Le PS avait laissé la liberté à ses militants d’aller ou non dans les manifs contre la réforme du travail. Et pourtant, très peu d’élus se sont montrés hier.

Par Marcelo Wesfreid

Hier, il y a eu des tensions pendant la manifestation à Paris. Devant le cortège, il y avait des black blocs, des jeunes casqués qui voulaient en découdre avec les CRS. Et là, je vois arriver qui, sortant de la mêlée, entre deux charges de CRS ? François Kalfon, le conseiller régional d’Ile de France, qu’on voit souvent sur les plateaux télés. Il avait remonté la manifestation et s’était retrouvé au milieu des incidents. Il était tout seul. Tout seul parce que ses camarades n’ont pas défilé avec lui. La majorité d’élus PS n’a pas défilé.

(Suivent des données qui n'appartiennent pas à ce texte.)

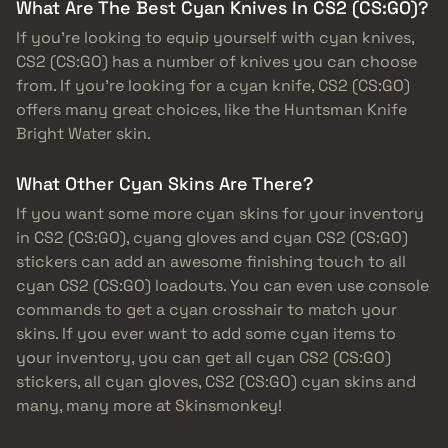
What Are The Best Cyan Knives In CS2 (CS:GO)?
If you’re looking to equip yourself with cyan knives,
CS2 (CS:GO) has a number of knives you can choose
from. If you’re looking for a cyan knife, CS2 (CS:GO)
offers many great choices, like the Huntsman Knife
Bright Water skin.
What Other Cyan Skins Are There?
If you want some more cyan skins for your inventory
in CS2 (CS:GO), cyang gloves and cyan CS2 (CS:GO)
stickers can add an awesome finishing touch to all
cyan CS2 (CS:GO) loadouts. You can even use console
commands to get a cyan crosshair to match your
skins. If you ever want to add some cyan items to
your inventory, you can get all cyan CS2 (CS:GO)
stickers, all cyan gloves, CS2 (CS:GO) cyan skins and
many, many more at Skinsmonkey!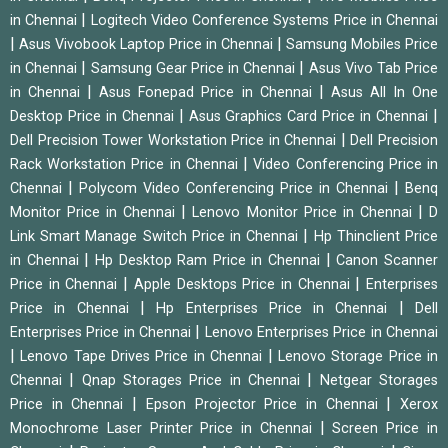
|
in Chennai
Logitech Video Conference Systems Price in Chennai
|
|
Asus Vivobook Laptop Price in Chennai
Samsung Mobiles Price
|
|
in Chennai
Samsung Gear Price in Chennai
Asus Vivo Tab Price
|
|
in Chennai
Asus Fonepad Price in Chennai
Asus All In One
|
|
Desktop Price in Chennai
Asus Graphics Card Price in Chennai
|
Dell Precision Tower Workstation Price in Chennai
Dell Precision
|
Rack Workstation Price in Chennai
Video Conferencing Price in
|
|
Chennai
Polycom Video Conferencing Price in Chennai
Benq
|
|
Monitor Price in Chennai
Lenovo Monitor Price in Chennai
D
|
Link Smart Manage Switch Price in Chennai
Hp Thinclient Price
|
|
in Chennai
Hp Desktop Ram Price in Chennai
Canon Scanner
|
|
Price in Chennai
Apple Desktops Price in Chennai
Enterprises
|
|
Price in Chennai
Hp Enterprises Price in Chennai
Dell
|
Enterprises Price in Chennai
Lenovo Enterprises Price in Chennai
|
|
Lenovo Tape Drives Price in Chennai
Lenovo Storage Price in
|
|
Chennai
Qnap Storages Price in Chennai
Netgear Storages
|
|
Price in Chennai
Epson Projector Price in Chennai
Xerox
|
Monochrome Laser Printer Price in Chennai
Screen Price in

On a vu Benoît Hamon et ses proches mais qui sont de plus en plus en dehors du Parti, en voie d’absorption par Mélenchon

François Kalfon a confié :

Je comprends que certains camarades ne veulent pas venir à cause de la loi El Khomri, mais c’est ici, parmi les déclassés, qu’il faut être pour retrouver notre base.

Pourquoi le reste du PS était-il loin de tout ça? Le hasard fait qu’hier au déjeuner, je me trouvais dans une brasserie près de l’Assemblée Nationale. Et là, on a vu arriver les barons socialistes. Il y avait Cambadélis. Stéphane Le Foll. François Rebsamen et d’autres. Tout ce beau monde est monté à l’étage, s’est enfermé dans un petit salon. Histoire de préparer quelque chose de bien plus important que la manif : la préparation du congrès PS, ce sera en février ou mars. La succession de Cambadélis. En clair, les manœuvres pour garder l’appareil.

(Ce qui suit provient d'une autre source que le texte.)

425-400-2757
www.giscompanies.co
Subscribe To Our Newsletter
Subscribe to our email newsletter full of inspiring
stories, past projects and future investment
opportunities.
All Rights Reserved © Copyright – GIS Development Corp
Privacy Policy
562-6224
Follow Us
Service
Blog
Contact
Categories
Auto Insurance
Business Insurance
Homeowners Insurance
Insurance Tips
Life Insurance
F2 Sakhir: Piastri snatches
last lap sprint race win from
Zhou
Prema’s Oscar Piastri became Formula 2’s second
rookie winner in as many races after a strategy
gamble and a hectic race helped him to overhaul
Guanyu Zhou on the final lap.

Les éternels petits jeux du PS

C’est un peu dérisoire mais en même temps, les socialistes ont encore beaucoup de temps devant eux. Ils le savent. Ils ne seront jamais vus comme les principaux opposants. La place est maintenant trustée par Jean-Luc Mélenchon. Ils savent aussi, c’est ce que le raid de Macron a montré, que pour gagner la règle c’est d’être capable de bondir dans la dernière ligne droite en incarnant les meilleures propositions, pas la meilleure opposition.

Donc, l’enjeu c’est maintenant de reconstruire, en faisant émerger de nouvelles têtes, en ayant un discours crédible, pour profiter de l’espace laissé ouvert entre un Macron de plus en plus libéral et un Mélenchon de plus en plus radical.